Lost units: Continuous operating and processing leads to the possibility of wastage, seepage, shrinkage, and other factors which cause loss or spoilage of production units. Management is interested not only in the quantities reported as completed production, units in process, and lost units - but also in a comparison of planned and actual results. In verifying reported figures, the accountant will reconcile quantities put into process with quantities reported as completed and lost. One method of making such reconciliations is to establish process yields; i.e., the finished production that should result from processing various raw materials. These yields are computed as follows: 

Percent Yield = (Weight of Finished Product/Weight of Raw Materials Charged In)*100

The yield figure is a useful managerial control of materials consumption.

Various yields are established as normal. Yields below normal are measures of inefficiencies and are sometimes used to compute lost units.

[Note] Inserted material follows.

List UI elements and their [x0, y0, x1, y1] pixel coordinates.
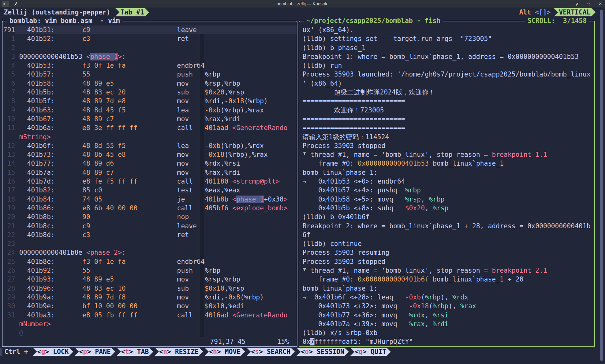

The correct measurement of completed production and accurate determination of lost units ties in closely with a firm's quality control procedures.

Frequently quality control data are used to compute production costs since the use of incorrect quantities would result in incorrect unit costs. 

Units Lost in the First Department. Lost units reduce the number of units over which total cost can be spread, causing an increase in unit costs. 

The one thousand units lost in the Mixing Department increase the unit cost of materials, labor, and factory overhead. Had these units not been lost, the equivalent production figure would be higher for materials and some lower for labor and factory overhead. The unit cost for materials, labor and overhead would be reduced.